«Il y a dans la fonction d’innombrables pièges»
Pascal Décaillet
C’est parti! Avec la session d’hiver, lundi 30 novembre, la nouvelle législature fédérale a commencé. Les élus (200 conseillers nationaux, 46 conseillers aux Etats) ont quatre ans pour faire leurs preuves. Parmi eux, les nouveaux, dont la Verte genevoise Lisa Mazzone, benjamine du National, qui a prononcé le discours d’ouverture, et, par exemple, le fulgurant PLR valaisan Philippe Nantermod, véritable fusée de la vie politique suisse.

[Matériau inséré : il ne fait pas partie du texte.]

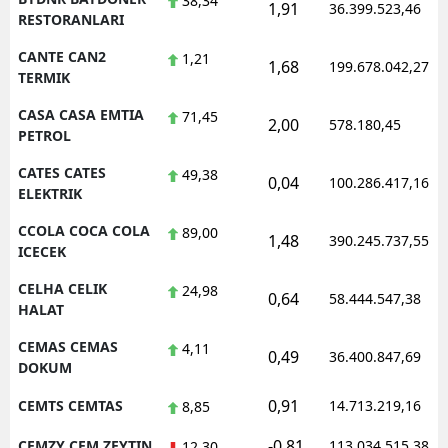
38,34
1,91
36.399.523,46
RESTORANLARI
CANTE CAN2
1,21
1,68
199.678.042,27
TERMIK
CASA CASA EMTIA
71,45
2,00
578.180,45
PETROL
CATES CATES
49,38
0,04
100.286.417,16
ELEKTRIK
CCOLA COCA COLA
89,00
1,48
390.245.737,55
ICECEK
CELHA CELIK
24,98
0,64
58.444.547,38
HALAT
CEMAS CEMAS
4,11
0,49
36.400.847,69
DOKUM
0,91
CEMTS CEMTAS
14.713.219,16
8,85
-0,81
CEMZY CEM ZEYTIN
113.034.515,38
12,30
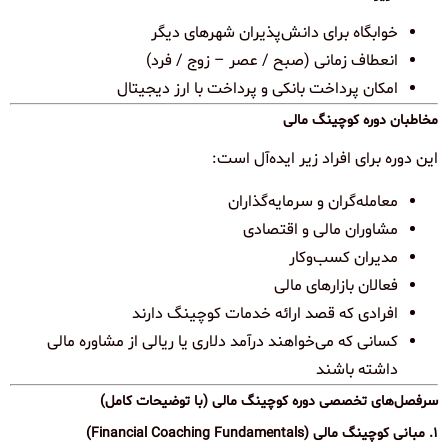
خوابگاه برای دانش‌پذیران شهرهای دیگر
انعطاف زمانی (صبح / عصر – زوج / فرد)
امکان پرداخت بانکی و پرداخت با ارز دیجیتال
مخاطبان دوره کوچینگ مالی
این دوره برای افراد زیر ایده‌آل است:
معامله‌گران و سرمایه‌گذاران
مشاوران مالی و اقتصادی
مدیران کسب‌وکار
فعالان بازارهای مالی
افرادی که قصد ارائه خدمات کوچینگ دارند
کسانی که می‌خواهند درآمد دلاری یا ریالی از مشاوره مالی
داشته باشند
سرفصل‌های تخصصی دوره کوچینگ مالی (با توضیحات کامل)
۱. مبانی کوچینگ مالی (Financial Coaching Fundamentals)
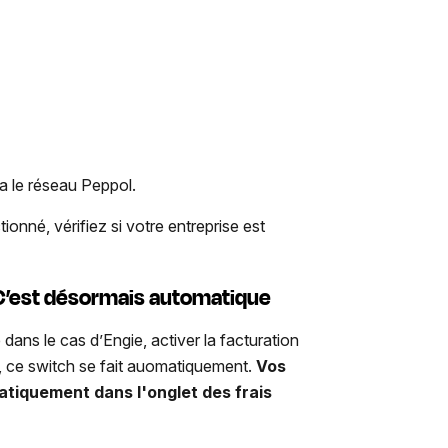
a le réseau Peppol.
onné, vérifiez si votre entreprise est
 C’est désormais automatique
dans le cas d’Engie, activer la facturation
on, ce switch se fait auomatiquement.
Vos
atiquement dans l'onglet des frais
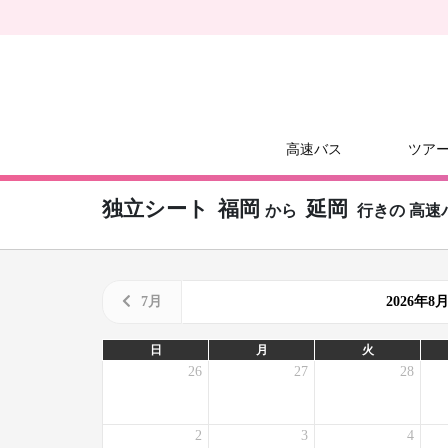
高速バス
ツア
独立シート
福岡
延岡
から
行きの
高速
7月
2026年
日
月
火
26
27
28
2
3
4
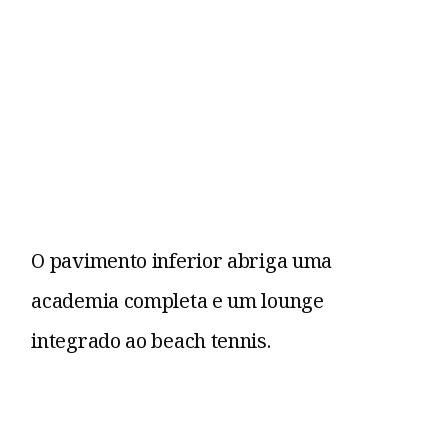
O pavimento inferior abriga uma
academia completa e um lounge
integrado ao beach tennis.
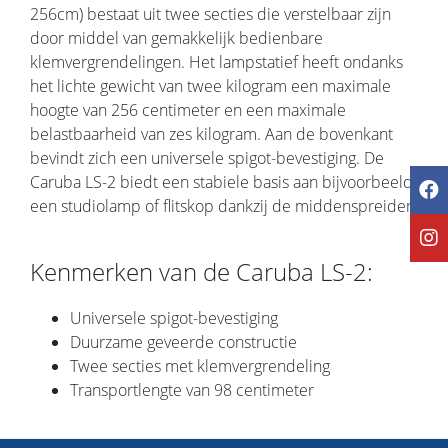
256cm) bestaat uit twee secties die verstelbaar zijn
door middel van gemakkelijk bedienbare
klemvergrendelingen. Het lampstatief heeft ondanks
het lichte gewicht van twee kilogram een maximale
hoogte van 256 centimeter en een maximale
belastbaarheid van zes kilogram. Aan de bovenkant
bevindt zich een universele spigot-bevestiging. De
Caruba LS-2 biedt een stabiele basis aan bijvoorbeeld
een studiolamp of flitskop dankzij de middenspreider.
Kenmerken van de Caruba LS-2:
Universele spigot-bevestiging
Duurzame geveerde constructie
Twee secties met klemvergrendeling
Transportlengte van 98 centimeter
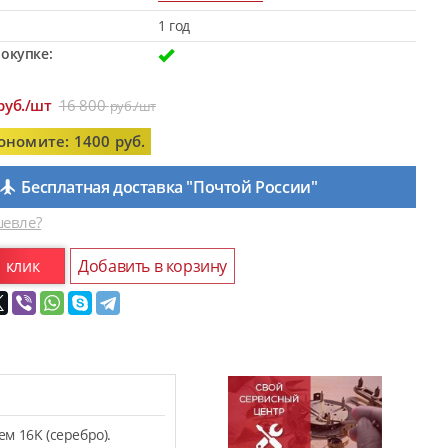
1 год
окупке:
руб./шт
16 800
руб./шт
ономите: 1400 руб.
Бесплатная доставка "Почтой России"
евле?
1 клик
Добавить в корзину
м 16K (серебро).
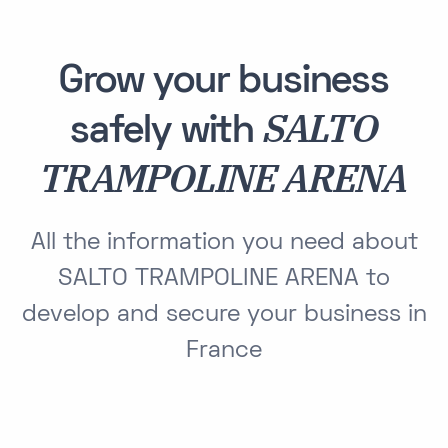
Grow your business
SALTO
safely with
TRAMPOLINE ARENA
All the information you need about
SALTO TRAMPOLINE ARENA to
develop and secure your business in
France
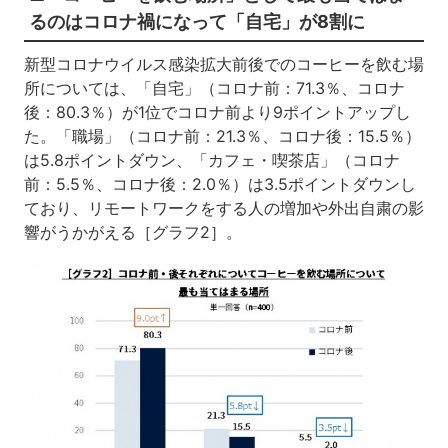
るのはコロナ禍になって「自宅」が8割に
新型コロナウイルス感染拡大前後でのコーヒーを飲む場
所については、「自宅」（コロナ前：71.3％、コロナ
後：80.3％）が1位でコロナ前より9ポイントアップし
た。「職場」（コロナ前：21.3％、コロナ後：15.5％）
は5.8ポイントダウン、「カフェ・喫茶店」（コロナ
前：5.5％、コロナ後：2.0％）は3.5ポイントダウンし
ており、リモートワークをする人の増加や外出自粛の影
響がうかがえる［グラフ2］。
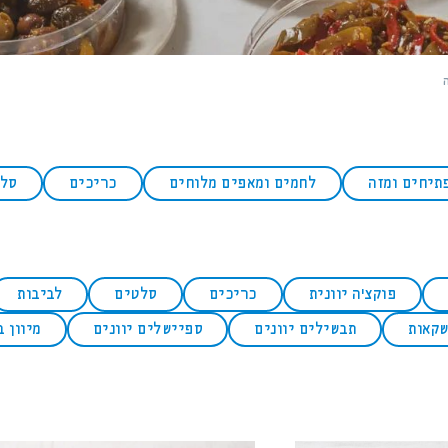
תיחים ומזה
לחמים ומאפים מלוחים
כריכים
סל
פוקצ'ה יוונית
כריכים
סלטים
לביבות
קאות
תבשילים יוונים
ספיישלים יוונים
מיוון 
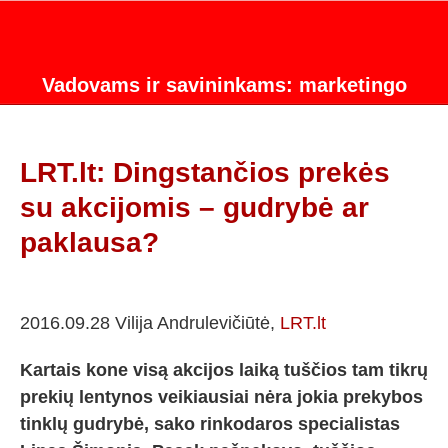
Vadovams ir savininkams: marketingo
strategijos konsultacijos.
LRT.lt: Dingstančios prekės
su akcijomis – gudrybė ar
paklausa?
2016.09.28 Vilija Andrulevičiūtė,
LRT.lt
Kartais kone visą akcijos laiką tuščios tam tikrų
prekių lentynos veikiausiai nėra jokia prekybos
tinklų gudrybė, sako rinkodaros specialistas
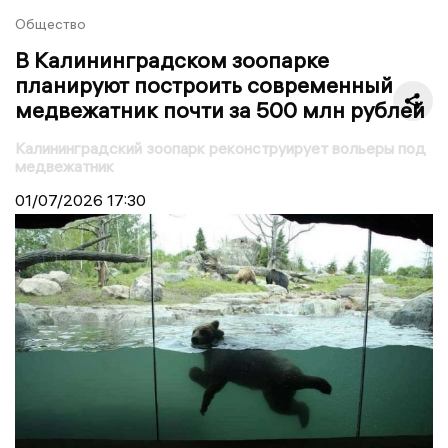
Общество
В Калининградском зоопарке
планируют построить современный
медвежатник почти за 500 млн рублей
Калининградский зоопарк реконструирует вольеры под
медвежатник
01/07/2026
17:30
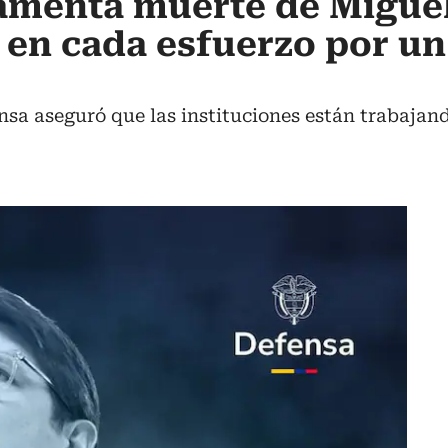
amenta muerte de Miguel
á en cada esfuerzo por un
ensa aseguró que las instituciones están trabajando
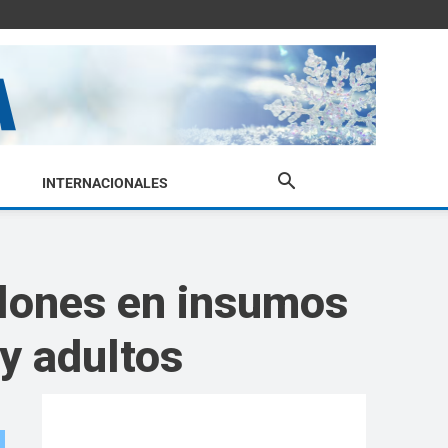
INTERNACIONALES
llones en insumos
 y adultos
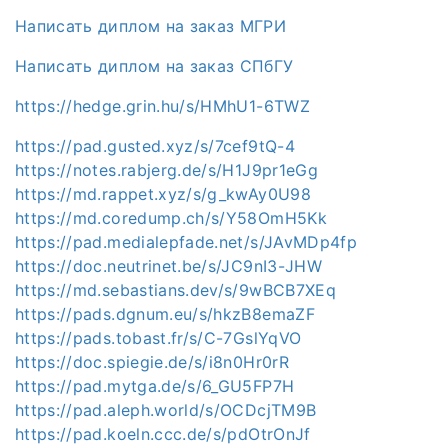
Написать диплом на заказ МГРИ
Написать диплом на заказ СПбГУ
https://hedge.grin.hu/s/HMhU1-6TWZ
https://pad.gusted.xyz/s/7cef9tQ-4
https://notes.rabjerg.de/s/H1J9pr1eGg
https://md.rappet.xyz/s/g_kwAy0U98
https://md.coredump.ch/s/Y58OmH5Kk
https://pad.medialepfade.net/s/JAvMDp4fp
https://doc.neutrinet.be/s/JC9nI3-JHW
https://md.sebastians.dev/s/9wBCB7XEq
https://pads.dgnum.eu/s/hkzB8emaZF
https://pads.tobast.fr/s/C-7GslYqVO
https://doc.spiegie.de/s/i8n0Hr0rR
https://pad.mytga.de/s/6_GU5FP7H
https://pad.aleph.world/s/OCDcjTM9B
https://pad.koeln.ccc.de/s/pdOtrOnJf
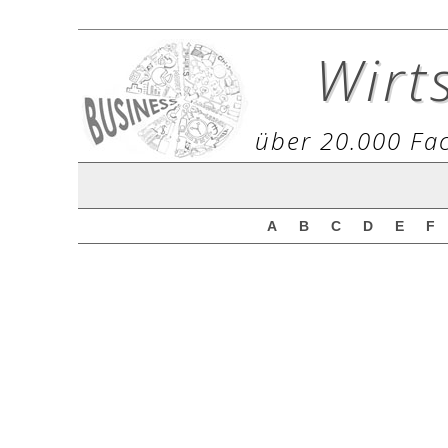
Wirt
über 20.000 Fac
A
B
C
D
E
F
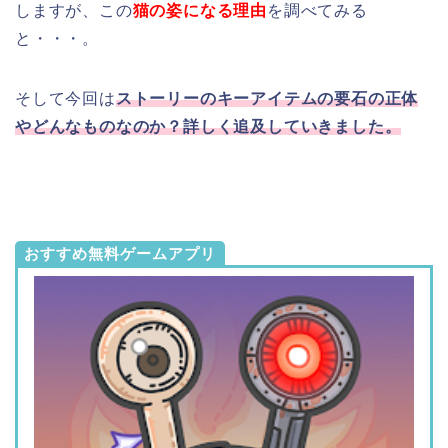
しますが、この
猫の姿になる理由
を調べてみる
と・・・。
そして今回は
ストーリーのキーアイテムの要石の正体
やどんなものなのか？詳しく追及していきました。
おすすめ無料ゲームアプリ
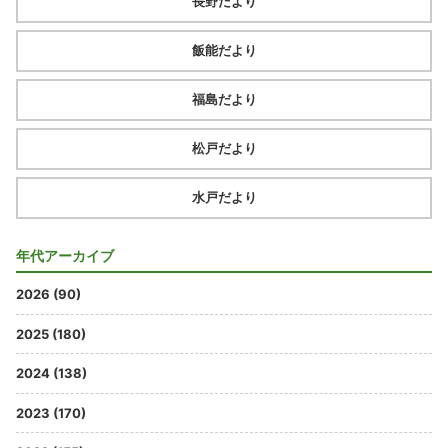
長野だより
飯能だより
福島だより
松戸だより
水戸だより
年代アーカイブ
2026 (90)
2025 (180)
2024 (138)
2023 (170)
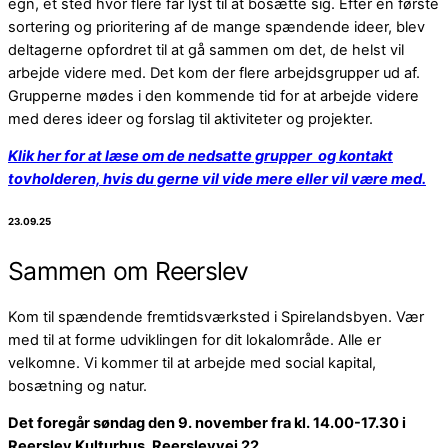
egn, et sted hvor flere får lyst til at bosætte sig. Efter en første
sortering og prioritering af de mange spændende ideer, blev
deltagerne opfordret til at gå sammen om det, de helst vil
arbejde videre med. Det kom der flere arbejdsgrupper ud af.
Grupperne mødes i den kommende tid for at arbejde videre
med deres ideer og forslag til aktiviteter og projekter.
Klik her for at læse om de nedsatte grupper og kontakt
tovholderen, hvis du gerne vil vide mere eller vil være med.
23.09.25
Sammen om Reerslev
Kom til spændende fremtidsværksted i Spirelandsbyen. Vær
med til at forme udviklingen for dit lokalområde. Alle er
velkomne. Vi kommer til at arbejde med social kapital,
bosætning og natur.
Det foregår søndag den 9. november fra kl. 14.00-17.30 i
Reerslev Kulturhus, Reerslevvej 22.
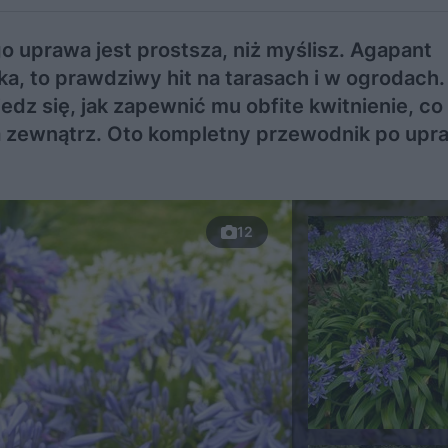
o uprawa jest prostsza, niż myślisz. Agapant
ńska, to prawdziwy hit na tarasach i w ogrodach
dz się, jak zapewnić mu obfite kwitnienie, co 
a zewnątrz. Oto kompletny przewodnik po upr
12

Mais au fond, qu’est-ce qu’un parlementaire fédéral? A quoi sert-il? Qu’est-il, et surtout que n’est-il pas? Sous l’ancestrale molasse de la Coupole, où le danger de vivre en circuit fermé est énorme, comment se prémunir de ce péril? Comment garder le contact avec ceux qui vous ont élus? Comment demeurer proche du peuple?
Travail de groupe
En théorie, la réponse est simple: un élu législatif, aux Chambres fédérales comme dans un Grand Conseil cantonal, est là pour faire des lois. J’ai vécu plusieurs années à Berne, et même après l’avoir quittée, j’y suis retourné régulièrement, encore, pendant une bonne quinzaine d’années. Je puis témoigner de la grandeur et de la difficulté de cette tâche: fabriquer des lois. Oui, c’est une œuvre complexe, qui parvient lentement à maturation, il faut accepter ce rythme, prendre patience, apprendre à dialoguer avec l’adversaire politique, composer avec lui, laisser l’autre Chambre faire sa part de travail dans les «navettes», se dire que le résultat final sera fort rarement à l’image de ce que, tout seul, on imaginait au début. Bref, il faut croire au travail en groupe, aux vertus de l’intelligence collective, ce qui n’est pas donné à tout le monde: les individualistes extrêmes peinent à percer dans ce genre de système.
Faire des lois
Faire des lois est une tâche noble, et c’est l’apanage des parlementaires. Même si, à la fin, un référendum peut défaire, d’un coup, un beau dimanche, tout le bel ouvrage qu’ils auront mis des années à tricoter ensemble. C’est leur lot, et c’est tout: leur mission se limite à cela, faire des lois. Les 246 ont ce pouvoir, que nous, les cinq millions de citoyennes et citoyens, n’avons pas (si ce n’est celui, suprême, du référendum). Ils ont ce droit, ce devoir même, mais le débat politique, lui, ne leur appartient en aucune manière. Son champ, à lui, est celui des cinq millions et non des 246, il est celui de l’ensemble des citoyens.
Nombreux pièges
Et c’est justement là que le bât blesse. Lorsqu’un parlementaire fédéral a tellement pris d’assurance et de confiance en lui, qu’il commence à se dire que la politique lui appartient. Qu’il aurait, plus que n’importe quel autre citoyen, le droit à émettre une parole sur l’organisation de la Cité. Et que, parce qu’il est élu, il y aurait, dans l’essence de sa parole à lui, quelque chose de sacré. Cette dérive, c’est le début de la fin. L’autre écueil, surtout chez les jeunes, les nouveaux élus, étant de céder à l’ivresse que procure, dans la magnifique Vieille Ville de Berne, surtout l’hiver, à l’approche de Noël, l’unité de lieu. Donc, de vivre entre soi. Entre parlementaires. En oubliant très vite ceux qui vous ont élus. Eh oui, il y a dans la fonction d’innombrables pièges. Je souhaite à tous de les déjouer. Et de se souvenir qu’ils ne sont à Berne que par délégation du peuple souverain.